İyi genel sağlığı korumak, uzun bir yaşam sürmenin anahtarıdır, ancak özellikle beynimizin ve bağışıklık sistemimizin durumuna odaklanmak isteyebiliriz

Görünüşe göre tüm organlar uzun ömür için eşit derecede önemli değil
Uzun bir yaşam yaşamak söz konusu olduğunda, tüm organlar eşit yaratılmamış gibi görünüyor. Bilim adamları, genç bir beyin veya bağışıklık sistemine sahip olmanın anahtar olabileceğini bulmuşlardır – yavaş yaşlanan bir kalbe veya akciğerlere sahip olmaktan daha çok.

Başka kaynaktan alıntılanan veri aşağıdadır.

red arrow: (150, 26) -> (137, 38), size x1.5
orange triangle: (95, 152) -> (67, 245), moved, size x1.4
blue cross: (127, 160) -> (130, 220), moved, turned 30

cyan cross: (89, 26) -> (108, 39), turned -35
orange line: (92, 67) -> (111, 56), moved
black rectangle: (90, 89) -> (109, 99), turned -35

Organların farklı oranlarda yaşlandığını zaten biliyorduk, ancak New York’taki Sina Dağı’ndaki Icahn Tıp Fakültesi’nde Hamilton Se-hwee Oh diyor.

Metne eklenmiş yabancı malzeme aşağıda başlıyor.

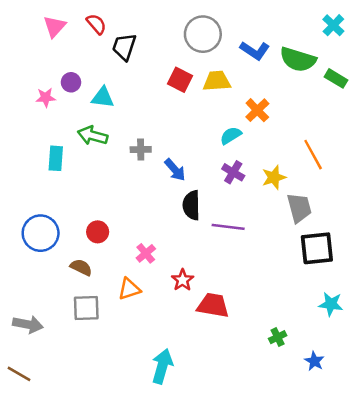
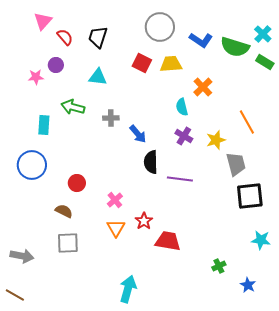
red semicircle: (96, 24) -> (65, 37), moved
cyan cross: (333, 25) -> (263, 34), moved
cyan triangle: (103, 97) -> (98, 77), moved
cyan semicircle: (231, 136) -> (182, 107), turned -72
blue circle: (41, 233) -> (32, 165), moved
orange triangle: (129, 289) -> (116, 228), moved, turned -42

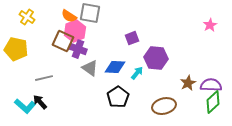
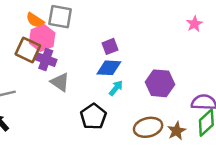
pink star: (210, 25) -> (194, 24), moved
purple hexagon: (156, 58) -> (160, 83), moved
blue diamond: (115, 67) -> (109, 68), moved
brown star: (188, 83) -> (177, 131), moved

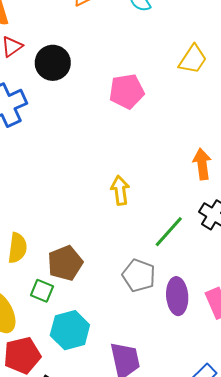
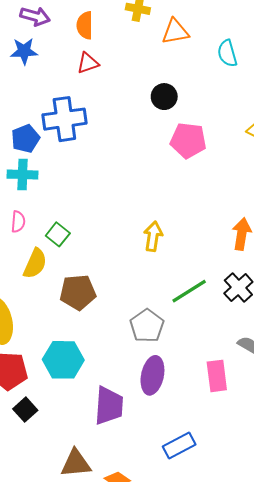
black circle: (53, 63) -> (164, 97), moved, size x0.7
green square: (42, 291) -> (58, 234), moved
purple ellipse: (177, 296) -> (152, 375), moved

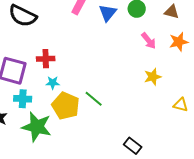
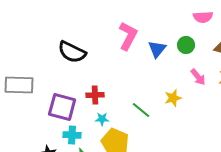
yellow star: (153, 77) -> (173, 98), moved
green line: (94, 99) -> (141, 110), moved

Bu nedenle, Oh ve meslektaşları, 40 ila 70 yaşları arasında İngiltere BioBank çalışmasına kaydolan 44.000’den fazla kişiden toplanan kan örneklerinde yaklaşık 3000 protein seviyesini analiz ettiler.
Geçmiş çalışmalardan elde edilen genetik verileri kullanarak, ekip bu proteinlerin vücutta bulunduğu yerlerin bir resmini oluşturabildi, özellikle 11 alanda bol olan düzinelerce proteini tespit etti: bağışıklık sistemi, kalp, beyin, karaciğer, akciğerler, kaslar, pankreas, böbrekler, bağırsak ve yağ dokusu. Bu proteinlerin yüksek seviyeleri, bu organların ve vücut sistemlerinin uygun şekilde çalışmasında önemli olduklarını göstermektedir.
Daha sonra, ekip katılımcıların yaklaşık yarısından elde edilen verilere dayandığını tahmin etmek için makine öğrenme modellerini eğitti ve vücudun 11 bölümünün her biri için ayrı bir model oluşturdu. Bu tahminler genellikle katılımcıların yaşlarıyla oldukça iyi eşleşirken, bazı modeller onu fazla tahmin etti veya hafife aldı ve organların farklı oranlarda yaşlandığı fikrini destekliyor, diyor OH.
Araştırmacılar, eğitimli modelleri, kanları örneklendikten sonra ortalama 11 yıl takip edilen katılımcıların geri kalan yarısının organ ve bağışıklık sistemi yaşlarını tahmin etmek için kullandılar.
Oh ve meslektaşları, erken yaşlı bir organa veya yaşlı bir bağışıklık sistemine sahip olmanın, takip süresi boyunca 1.5 ila 3 kat daha fazla ölüm riskiyle bağlantılı olduğunu ve riskin yaşlı alanların sayısıyla birlikte arttığını buldular.
Çoğunlukla, beklenenden önemli ölçüde daha genç görünen bir kalp veya akciğer gibi organlara sahip olmak, çalışma döneminde ölüm riskinin azalmasıyla bağlantılı değildi. İstisnalar, ölüm riski yaklaşık yüzde 40 oranında azalmış olan en genç beyin veya bağışıklık sistemlerine sahip olanlardı – vücudun bu bölümlerinin her ikisi de özellikle genç olsaydı yüzde 56’ya yükseldi.
New York’taki Columbia Üniversitesi’nden Alan Cohen, “Beyin ve bağışıklık sistemi vücut çevresindeki birçok şeyi koordine ediyor, bu yüzden yanlış giderse, ömür üzerinde etkilerin büyük bir etkisi olmayabilir” diyor.
Ancak protein belirteçlerinin yaşlanma sürecini mükemmel bir şekilde yansıtması olası değildir, diyor Cohen. “Neler organlardan ne kadar proteinlerin geldiği hakkında eksik bilgiye sahip olabiliriz ve belirli bir organdaki proteinler kanda diğer organlardan daha iyi temsil edilebilir; bu yüzden bazı organlar daha önemli olarak ortaya çıkabilir” diyor.
Dahası, katılımcılar esas olarak zengin ve Avrupa soyundan geliyordu, bu nedenle daha etnik ve ekonomik olarak çeşitli insanları içeren daha ileri çalışmaların bulguları doğrulaması gerektiğini söylüyor. Oh, ekibin bunu ele alan araştırmalar planladığını söylüyor.
Bulgular doğru olsa bile, beynin ve bağışıklık sisteminin yaşlanmasını özellikle azaltma yollarımız yok, diyor. Bununla birlikte, beyin belirteçlerinin ve bağışıklık yaşlanmasının tanımlanması, bunları uzun ömürlülüğü artırmak için hedefleyen ilaçların geliştirilmesine yardımcı olabilir.